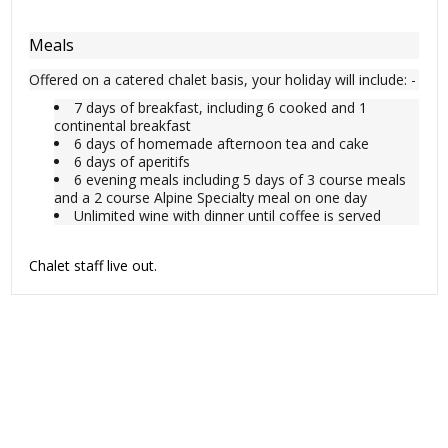
Meals
Offered on a catered chalet basis, your holiday will include: -
7 days of breakfast, including 6 cooked and 1
continental breakfast
6 days of homemade afternoon tea and cake
6 days of aperitifs
6 evening meals including 5 days of 3 course meals
and a 2 course Alpine Specialty meal on one day
Unlimited wine with dinner until coffee is served
Chalet staff live out.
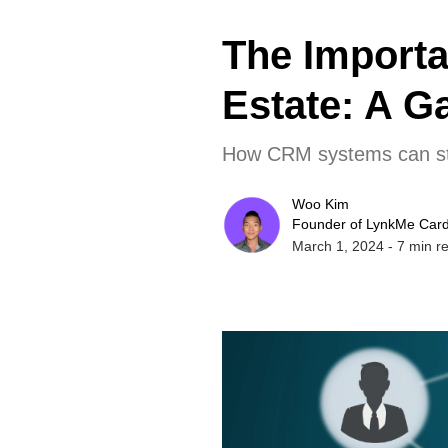
The Import
Estate: A G
How CRM systems can stre
Woo Kim
Founder of LynkMe Car
March 1, 2024
-
7
min r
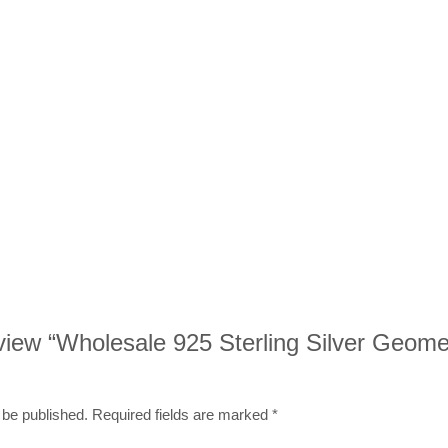
review “Wholesale 925 Sterling Silver Geome
 be published.
Required fields are marked
*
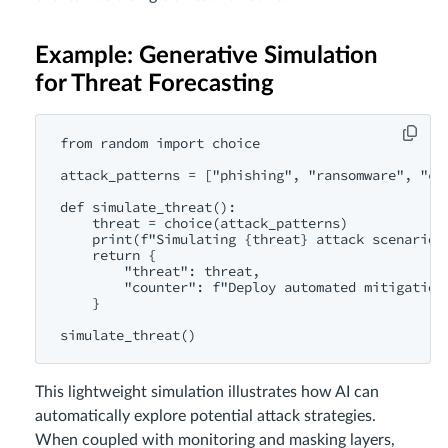
Example: Generative Simulation
for Threat Forecasting
from random import choice

attack_patterns = ["phishing", "ransomware", "cr
def simulate_threat():

    threat = choice(attack_patterns)

    print(f"Simulating {threat} attack scenario..
    return {

        "threat": threat,

        "counter": f"Deploy automated mitigation 
    }

This lightweight simulation illustrates how AI can
automatically explore potential attack strategies.
When coupled with monitoring and masking layers,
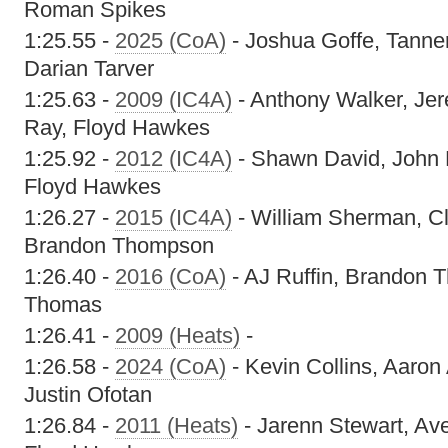
Roman Spikes
1:25.55 -
2025 (CoA)
- Joshua Goffe, Tanne
Darian Tarver
1:25.63 -
2009 (IC4A)
- Anthony Walker, Je
Ray, Floyd Hawkes
1:25.92 -
2012 (IC4A)
- Shawn David, John 
Floyd Hawkes
1:26.27 -
2015 (IC4A)
- William Sherman, Cl
Brandon Thompson
1:26.40 -
2016 (CoA)
- AJ Ruffin, Brandon T
Thomas
1:26.41 -
2009 (Heats)
-
1:26.58 -
2024 (CoA)
- Kevin Collins, Aaron
Justin Ofotan
1:26.84 -
2011 (Heats)
- Jarenn Stewart, Av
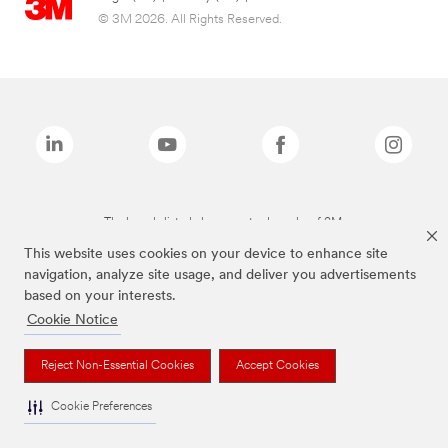
© 3M 2026. All Rights Reserved.
The brands listed above are trademarks of 3M.
This website uses cookies on your device to enhance site
navigation, analyze site usage, and deliver you advertisements
based on your interests.
Cookie Notice
Reject Non-Essential Cookies
Accept Cookies
Cookie Preferences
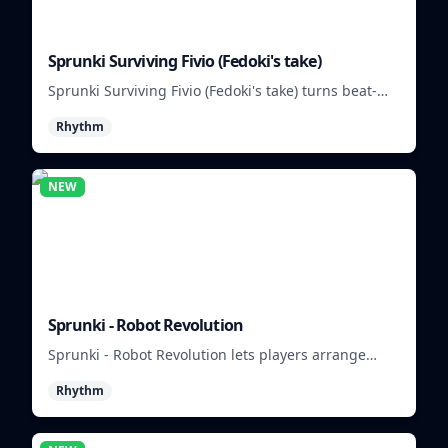
Sprunki Surviving Fivio (Fedoki's take)
Sprunki Surviving Fivio (Fedoki's take) turns beat-
making into a tense survival run where each loop
Rhythm
helps you hold off rising pressure.
NEW
Sprunki - Robot Revolution
Sprunki - Robot Revolution lets players arrange
robotic beats, effects, and loops into a fast rhythm
Rhythm
mix.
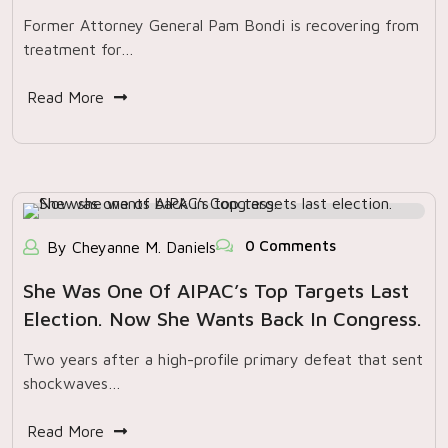
Former Attorney General Pam Bondi is recovering from
treatment for…
Read More
0 Comments
By Cheyanne M. Daniels
She Was One Of AIPAC’s Top Targets Last
Election. Now She Wants Back In Congress.
Two years after a high-profile primary defeat that sent
shockwaves…
Read More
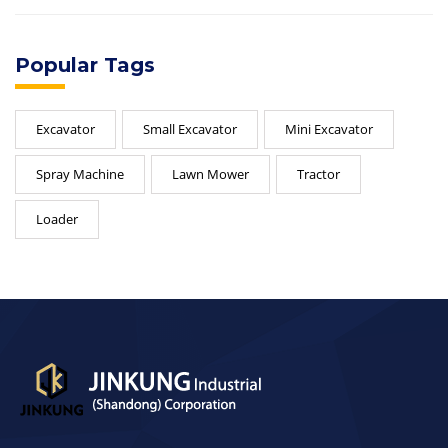
Popular Tags
Excavator
Small Excavator
Mini Excavator
Spray Machine
Lawn Mower
Tractor
Loader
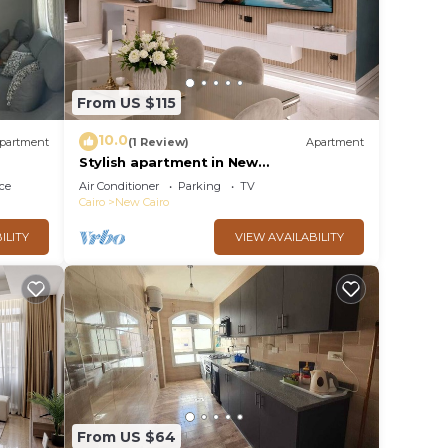
From US $115
10.0
partment
(1 Review)
Apartment
Stylish apartment in New
Administrative Capital. كمبوند المقصد
ce
Air Conditioner
Parking
TV
العاصمة الادارية
Cairo
New Cairo
ILITY
VIEW AVAILABILITY
From US $64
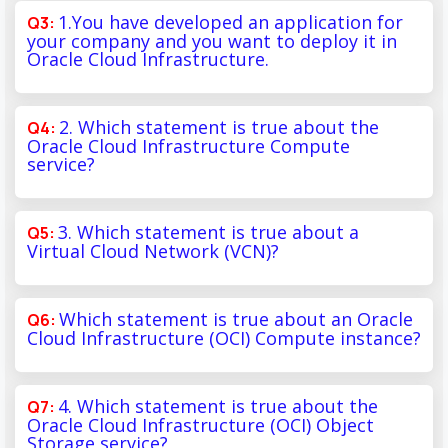
1.You have developed an application for
your company and you want to deploy it in
Oracle Cloud Infrastructure.
2. Which statement is true about the
Oracle Cloud Infrastructure Compute
service?
3. Which statement is true about a
Virtual Cloud Network (VCN)?
Which statement is true about an Oracle
Cloud Infrastructure (OCI) Compute instance?
4. Which statement is true about the
Oracle Cloud Infrastructure (OCI) Object
Storage service?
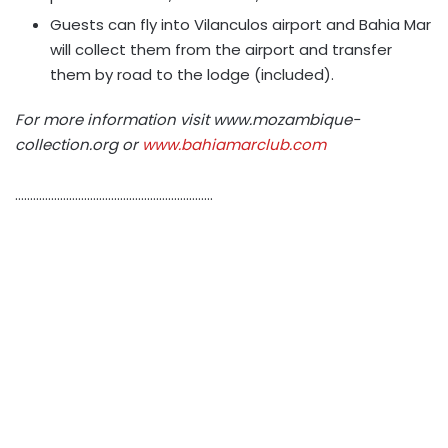
Guests can fly into Vilanculos airport and Bahia Mar
will collect them from the airport and transfer
them by road to the lodge (included).
For more information visit www.mozambique-
collection.org or
www.bahiamarclub.com
…………………………………………………………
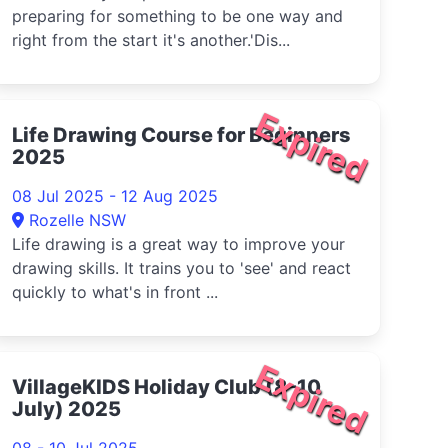
preparing for something to be one way and
right from the start it's another.'Dis...
Expired
Life Drawing Course for Beginners
2025
08 Jul 2025 - 12 Aug 2025
Rozelle NSW
Life drawing is a great way to improve your
drawing skills. It trains you to 'see' and react
quickly to what's in front ...
Expired
VillageKIDS Holiday Club (8-10
July) 2025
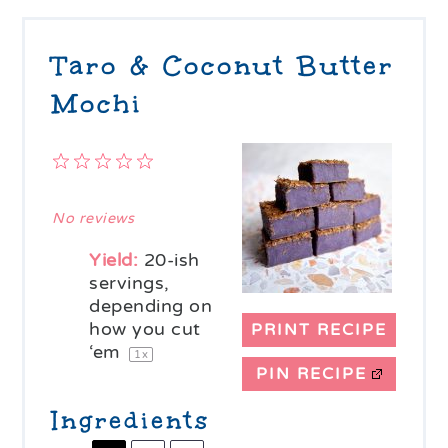
Taro & Coconut Butter
Mochi
1
2
3
4
5
Star
Stars
Stars
Stars
Stars
No reviews
Yield:
20
-ish
servings,
depending on
how you cut
PRINT RECIPE
‘em
1
x
PIN RECIPE
Ingredients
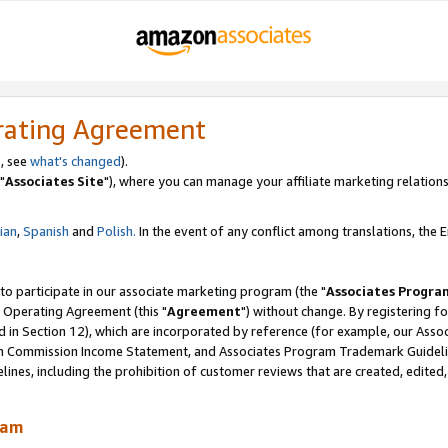
rating Agreement
, see
what's changed
).
"
Associates Site
"), where you can manage your affiliate marketing relations
lian
,
Spanish
and
Polish.
In the event of any conflict among translations, the En
 to participate in our associate marketing program (the "
Associates Progra
 Operating Agreement (this "
Agreement
") without change. By registering fo
d in Section 12), which are incorporated by reference (for example, our Ass
am Commission Income Statement, and Associates Program Trademark Guidel
nes, including the prohibition of customer reviews that are created, edited
ram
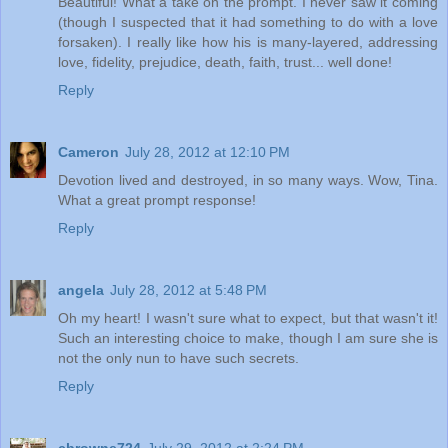
Beautiful! What a take on the prompt. I never saw it coming
(though I suspected that it had something to do with a love
forsaken). I really like how his is many-layered, addressing
love, fidelity, prejudice, death, faith, trust... well done!
Reply
Cameron
July 28, 2012 at 12:10 PM
Devotion lived and destroyed, in so many ways. Wow, Tina.
What a great prompt response!
Reply
angela
July 28, 2012 at 5:48 PM
Oh my heart! I wasn't sure what to expect, but that wasn't it!
Such an interesting choice to make, though I am sure she is
not the only nun to have such secrets.
Reply
cbrowne724
July 29, 2012 at 2:24 PM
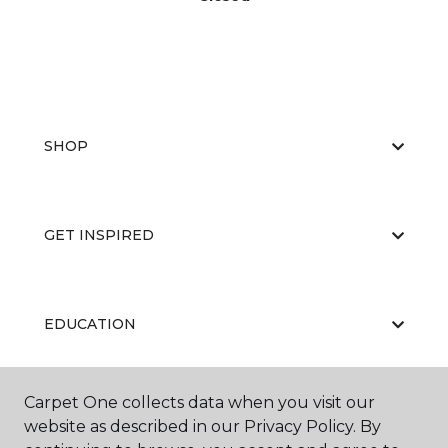
SHOP
GET INSPIRED
EDUCATION
Carpet One collects data when you visit our
ABOUT US
website as described in our Privacy Policy. By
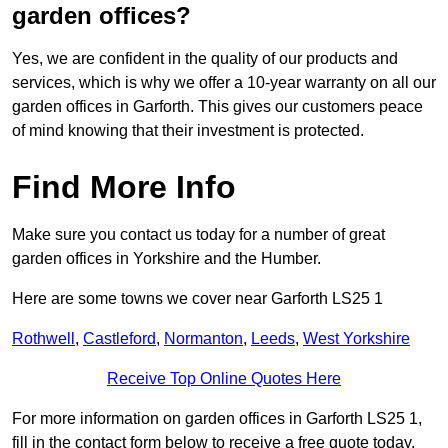
garden offices?
Yes, we are confident in the quality of our products and
services, which is why we offer a 10-year warranty on all our
garden offices in Garforth. This gives our customers peace
of mind knowing that their investment is protected.
Find More Info
Make sure you contact us today for a number of great
garden offices in Yorkshire and the Humber.
Here are some towns we cover near Garforth LS25 1
Rothwell
,
Castleford
,
Normanton
,
Leeds
,
West Yorkshire
Receive Top Online Quotes Here
For more information on garden offices in Garforth LS25 1,
fill in the contact form below to receive a free quote today.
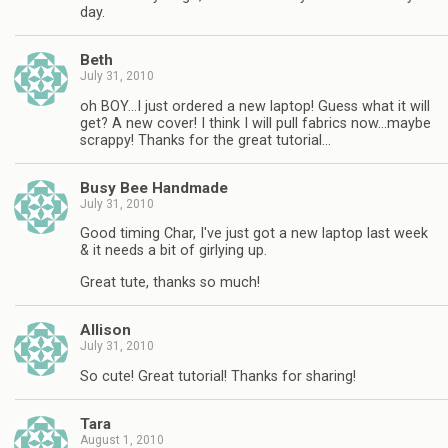
day.
Beth
July 31, 2010
oh BOY…I just ordered a new laptop! Guess what it will
get? A new cover! I think I will pull fabrics now…maybe
scrappy! Thanks for the great tutorial…
Busy Bee Handmade
July 31, 2010
Good timing Char, I've just got a new laptop last week
& it needs a bit of girlying up.
Great tute, thanks so much!
Allison
July 31, 2010
So cute! Great tutorial! Thanks for sharing!
Tara
August 1, 2010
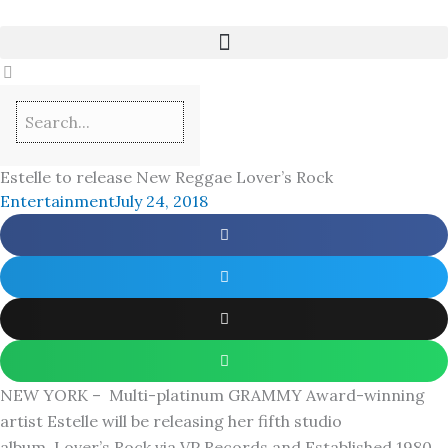
Skip
to
content
Estelle to release New Reggae Lover’s Rock
Entertainment
July 24, 2018
NEW YORK – Multi-platinum GRAMMY Award-winning
artist Estelle will be releasing her fifth studio
album, Lover’s Rock via VP Records and Established 1980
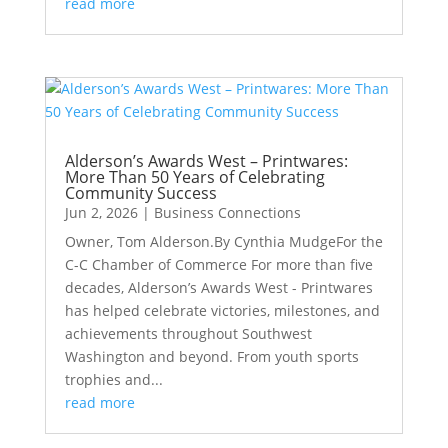
read more
Alderson’s Awards West – Printwares:
More Than 50 Years of Celebrating
Community Success
Jun 2, 2026
|
Business Connections
Owner, Tom Alderson.By Cynthia MudgeFor the
C-C Chamber of Commerce For more than five
decades, Alderson’s Awards West - Printwares
has helped celebrate victories, milestones, and
achievements throughout Southwest
Washington and beyond. From youth sports
trophies and...
read more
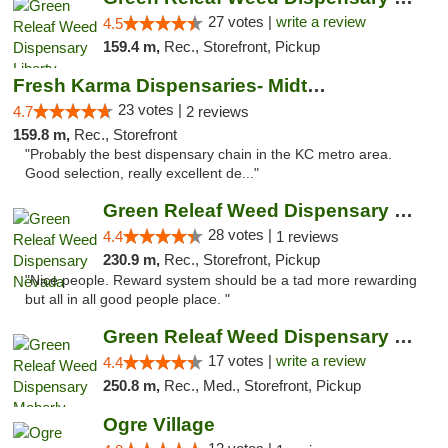
27 votes |
write a review
4.5
159.4 m,
Rec., Storefront, Pickup
Fresh Karma Dispensaries- Midtown
23 votes |
4.7
2 reviews
159.8 m,
Rec., Storefront
"Probably the best dispensary chain in the KC metro area.
Good selection, really excellent de..."
Green Releaf Weed Dispensary Nevada
28 votes |
4.4
1 reviews
230.9 m,
Rec., Storefront, Pickup
"Nice people. Reward system should be a tad more rewarding
but all in all good people place. "
Green Releaf Weed Dispensary Moberly
17 votes |
write a review
4.4
250.8 m,
Rec., Med., Storefront, Pickup
Ogre Village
= = = =
**Problem details**.
Wherever the string "Infrastructure" occurs in the records, copy the line it is in.

**Answer for this exercise**.
Oracle Cloud Infrastructure.
Oracle Cloud Infrastructure Compute
Cloud Infrastructure (OCI) Compute instance?
Oracle Cloud Infrastructure (OCI) Object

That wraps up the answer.